Von’s Shops are boxed in as the city converts State Street from one- to two-way traffic. They’ve torn up pavement, fenced off most sidewalks, and restricted driving access for Von’s to an alley.
Von Erdmansdorff says it’s cut even their lower summer revenue in half, forcing him to lay off a third of his employees.
“We are going in the red every day,” he says. “We hope we can get through another seven weeks of this.”
West Lafayette broke ground on the $120 million State Street project right after graduation, and they’re racing to finish it by mid-August, when Purdue students return.
It’s an approach many Indiana downtowns take when modernizing their main streets. One of the latest to finish doing that is South Bend.
“If you do it all at once and have a lot of disruption but get it over with quickly, it’s like ripping off a Band-Aid,” says Pete Buttigieg, the city’s mayor. “You’re better off in the end.”
Buttigieg says South Bend did its best to communicate during construction. The city ran a website with live updates on detours, and kept in touch with business owners about their access needs.
The whole project cost $25 million. But Buttigieg says it’s helped bring in $90 million in downtown housing, hotel and retail investments.
“This is fundamentally not a traffic project – it’s an economic development project,” he says. “That’s what made it worth the investment; that’s what makes it worth accepting a couple minutes’ slowdown in your commute.”
West Lafayette development director Erik Carlson says there’s a simple reason to invest so much into making the switch.
“One-way streets make cities pass-throughs when they really should be destinations,” he says.
Standing on the corner of State Street – or what’s left of it – and Grant Street, which recently became two-way as part of the project, Carlson explains that the one-way pattern is a relic of suburbanization.
These days, he says, streets are about more than just moving cars quickly – they’re about bikes, people and commerce.
Carlson says West Lafayette’s narrower, two-way State Street will also have a lower speed limit.
“You want to stay there, you want to do business there – go buy something from a shop, have a drink on the sidewalk, enjoy your surroundings,” he says. “One-way streets don’t allow you to do that, by and large.”
But for now, State Street is not very welcoming. Noisy bulldozers kick up dust as they prepare the road for new pavement. The chain-link fences on the sidewalks bear signs with little dancing pedestrian figures, encouraging people looking for partially blocked stores to “keep going.”
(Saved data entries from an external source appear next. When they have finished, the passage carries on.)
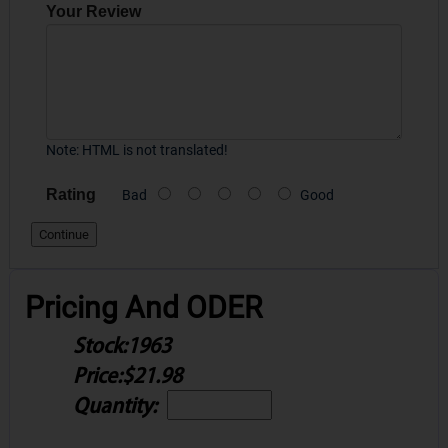
Your Review
Note:
HTML is not translated!
Rating
Bad
Good
Continue
Pricing And ODER
Stock:
1963
Price:
$21.98
Quantity:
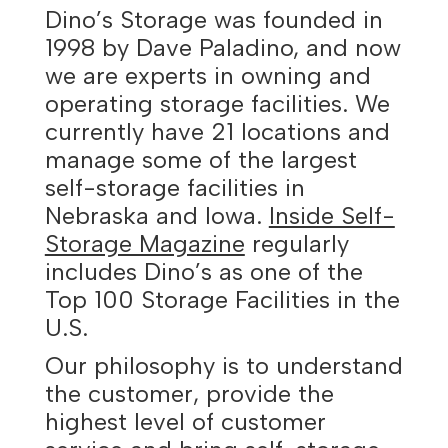
Dino’s Storage was founded in
1998 by Dave Paladino, and now
we are experts in owning and
operating storage facilities. We
currently have 21 locations and
manage some of the largest
self-storage facilities in
Nebraska and Iowa.
Inside Self-
Storage Magazine
regularly
includes Dino’s as one of the
Top 100 Storage Facilities in the
U.S.
Our philosophy is to understand
the customer, provide the
highest level of customer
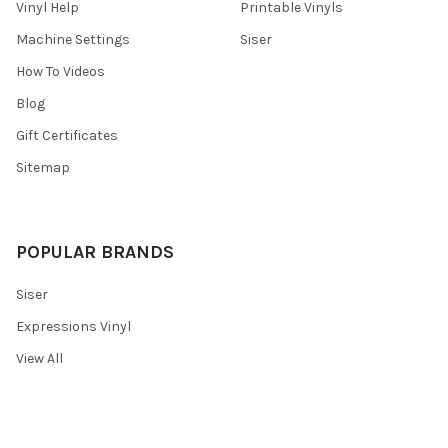
Vinyl Help
Printable Vinyls
Machine Settings
Siser
How To Videos
Blog
Gift Certificates
Sitemap
POPULAR BRANDS
Siser
Expressions Vinyl
View All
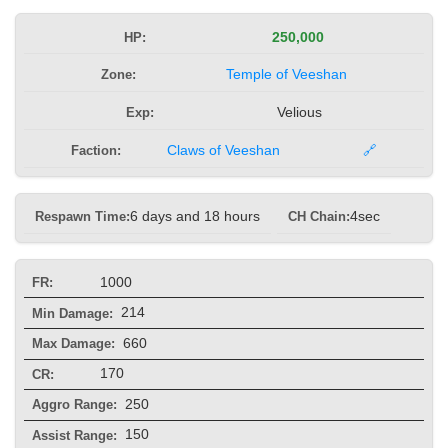
HP:
250,000
Zone:
Temple of Veeshan
Exp:
Velious
Faction:
Claws of Veeshan
🔗
Respawn Time:
6 days and 18 hours
CH Chain:
4sec
1000
FR:
214
Min Damage:
660
Max Damage:
170
CR:
250
Aggro Range:
150
Assist Range:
Carlson says he knows it’s not an ideal way to do business.
“It looks like a mess right now – it’s a series of controlled chaos,” he says. “But it’s something that in the next few months, we know we’re going to have a real gem in the middle of West Lafayette, and we want people to come enjoy it and see why we’ve been doing all this work.”
Carlson attributes about $300 million in pending downtown investment at least in part to the State Street project. That means property values and taxes are going up in the area, too.
Back at Von’s Shops, John von Erdmansdorff says he’ll cross that bridge when he comes to it.
He’s more anxious for an actual bridge – the temporary one workers will build to his store in a couple weeks, after they pave the new State Street and start in on the sidewalks.
“I just keep hoping when the chain-link fence comes down, it’ll be more appealing for the pedestrian traffic,” he says. “And if the people out there listening know that they can still drive here, maybe they will come back too.”
After half a century on State Street, he hopes his business can endure just a little longer.